Q2 '22 Earnings Preview

DHI Group, Inc. (DHX) reports Q2 ’22 results on Wednesday, August 3. Our estimates are largely in line with consensus, and we believe the company is poised to outperform Street expectations once more. Underpinning our confidence is the visibility provided by DHI Group’s robust bookings growth in recent quarters and continued tightness in the market for technology talent. Bookings growth for both Dice and ClearanceJobs has exceeded 30% in each of the past two quarters, providing ample support for anticipated revenue growth of over 20% in Q2 and FY ‘22. From a macro standpoint, data from the U.S. Bureau of Labor Statistics reflects a 21% Y/Y increase in job openings on average in the first two months of Q2 along with a 9% Y/Y increase in quits during that same period. Within the tech sector specifically, CompTIA reported a 62% Y/Y increase in new job postings in June, and an unemployment rate of just 1.8%. All this to say that despite an uptick in economic uncertainty of late, key leading indicators for DHI Group’s business remain positive. Indeed, we would not be surprised to see an upward revision to guidance.

Exhibit I: Our Estimates Versus Consensus

Sources: K. Liu & Company LLC; IBES Estimates

For Q2, we project revenues of $35.6 million (+24% Y/Y), comprised of $25.4 million (+23% Y/Y) from Dice and $10.2 million (+26% Y/Y) from ClearanceJobs. We expect high-teens bookings growth across both platforms to be driven by new recruitment package customers, and we model Dice and ClearanceJobs bookings of $24.0 million and $9.0 million, respectively. Our adjusted EBITDA estimate of $7.1 million (20.0% margin) is relatively flat from the prior and year-ago periods, reflecting higher sales and marketing expenses as management reinvests for growth.

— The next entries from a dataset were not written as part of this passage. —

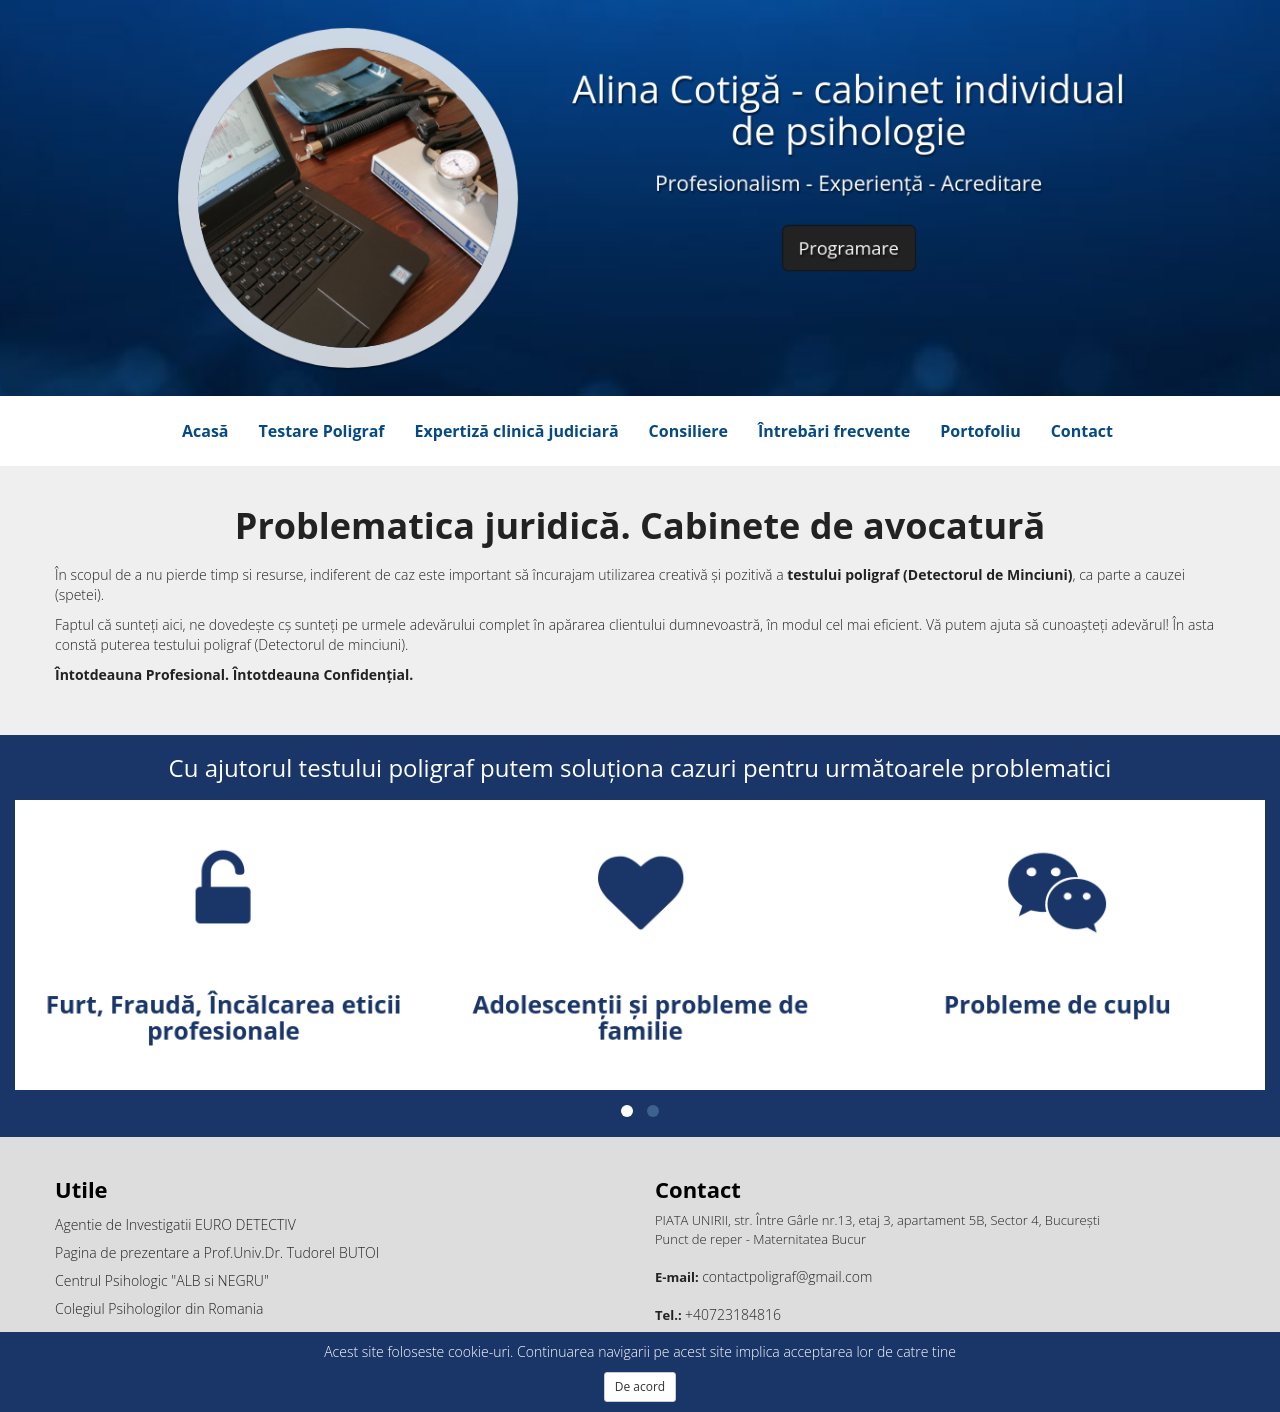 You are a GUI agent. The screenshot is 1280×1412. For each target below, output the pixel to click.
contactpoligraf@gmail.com (787, 1276)
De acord (640, 1386)
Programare (848, 242)
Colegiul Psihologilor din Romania (159, 1308)
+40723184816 (733, 1314)
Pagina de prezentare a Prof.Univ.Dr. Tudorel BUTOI (217, 1252)
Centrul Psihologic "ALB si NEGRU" (162, 1280)
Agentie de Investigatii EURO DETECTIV (175, 1224) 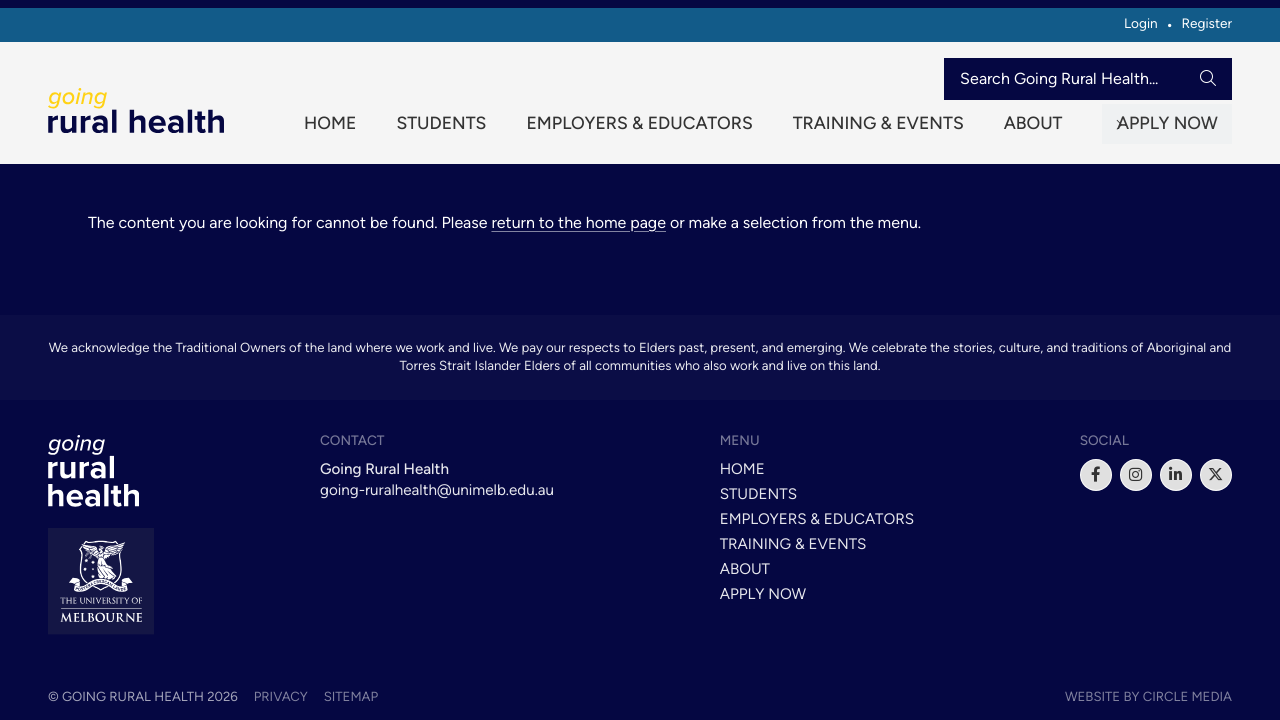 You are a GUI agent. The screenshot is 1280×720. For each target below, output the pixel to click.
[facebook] (1096, 475)
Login (1141, 24)
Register (1206, 24)
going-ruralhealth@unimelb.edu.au (437, 490)
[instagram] (1136, 475)
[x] (1216, 475)
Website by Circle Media (1148, 697)
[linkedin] (1176, 475)
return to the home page (578, 232) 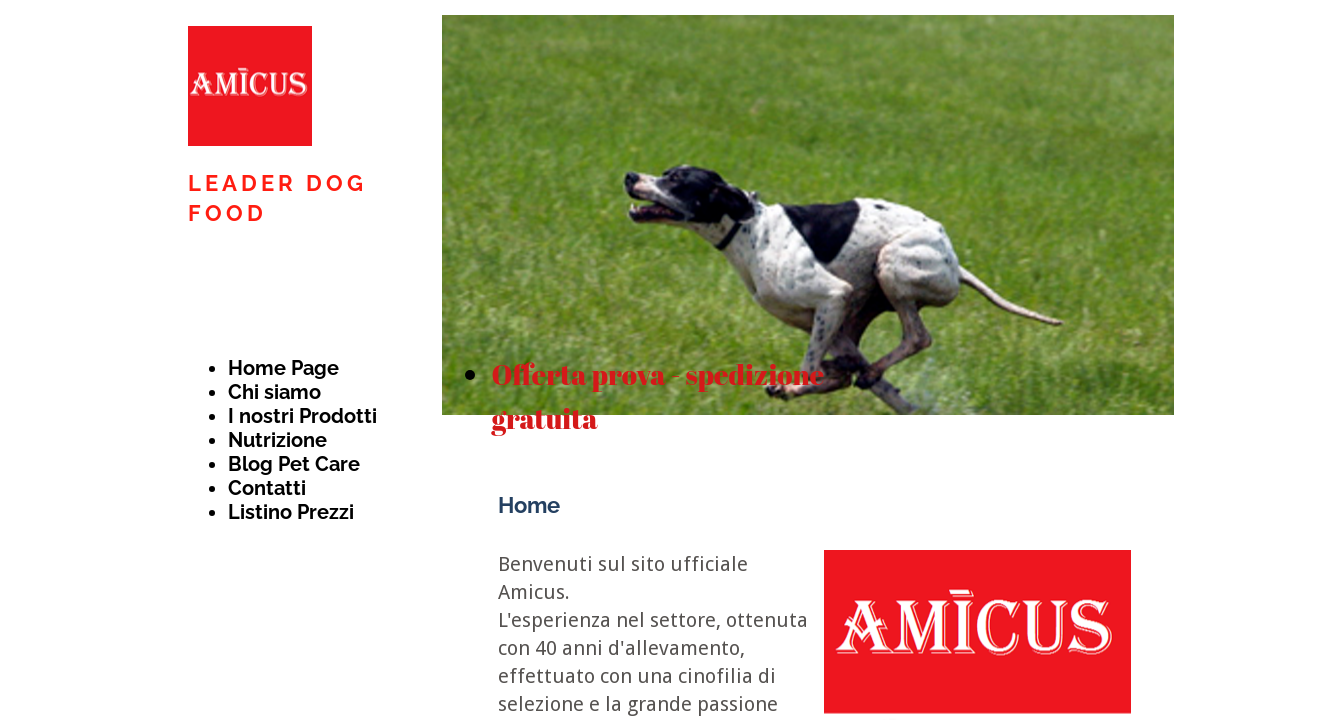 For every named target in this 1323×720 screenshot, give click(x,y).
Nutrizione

Looking forward, we anticipate Q3 revenue guidance at least in line with our estimate and consensus. For FY ‘22, we see potential for a slight upward revision on the top line and assume management will reaffirm its guidance for an adjusted EBITDA margin of approximately 20%. In our view, shares of DHX have been unduly punished by negative headlines pertaining to workforce actions at several large technology companies, creating a compelling buying opportunity. We remind investors that DHI Group’s growth is still largely levered to staffing firms, which are benefiting from the tight labor market, and enterprises outside of the technology sector seeking technical talent. Our price target remains $8.50, representing a FY ’22 EV/Sales multiple of 3x.

Exhibit II: U.S. Job Openings in Thousands

Source: U.S. Bureau of Labor Statistics Job Openings and Labor Turnover Survey

Exhibit III: U.S. Quits in Thousands

Source: U.S. Bureau of Labor Statistics Job Openings and Labor Turnover Survey

Our report with model and disclosures is available here.

Disclosures:K. Liu & Company LLC (“the firm”) receives or intends to seek compensation from the companies covered in its research reports. The firm has received compensation from DHI Group, Inc. (DHX) in the past 12 months for “Sponsored Research.”

Sponsored Research produced by the firm is paid for by the subject company in the form of an initial retainer and a recurring monthly fee. The analysis and recommendations in our Sponsored Research reports are derived from the same process and methodologies utilized in all of our research reports whether sponsored or not. The subject company does not review any aspect of our Sponsored Research reports prior to publication.